"""
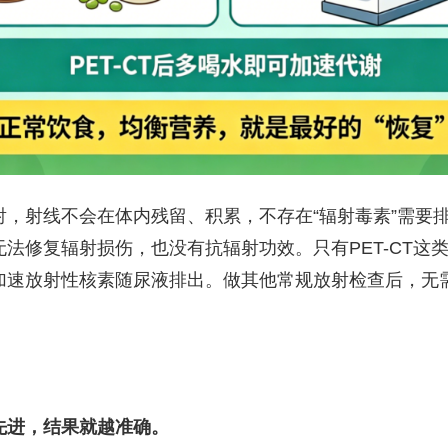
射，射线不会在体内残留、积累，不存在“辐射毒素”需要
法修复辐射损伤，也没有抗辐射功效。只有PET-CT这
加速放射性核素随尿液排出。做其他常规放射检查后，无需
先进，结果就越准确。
"""
"""
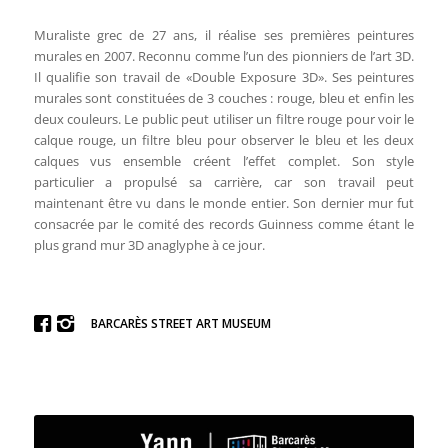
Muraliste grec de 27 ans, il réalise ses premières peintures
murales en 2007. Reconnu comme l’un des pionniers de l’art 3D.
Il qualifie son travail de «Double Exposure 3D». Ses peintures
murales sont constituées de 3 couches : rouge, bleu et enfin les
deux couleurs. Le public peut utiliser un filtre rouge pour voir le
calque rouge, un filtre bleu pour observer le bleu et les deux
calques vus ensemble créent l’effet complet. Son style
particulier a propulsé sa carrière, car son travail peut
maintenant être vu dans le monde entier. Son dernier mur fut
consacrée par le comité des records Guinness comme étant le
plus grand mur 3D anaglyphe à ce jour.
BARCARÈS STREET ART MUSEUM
"""
◆ **ASSIGNMENT**: Wherever the word "peut" occurs in a line of the listing, copy that line.

◆ **RESULT**:
deux couleurs. Le public peut utiliser un filtre rouge pour voir le
particulier a propulsé sa carrière, car son travail peut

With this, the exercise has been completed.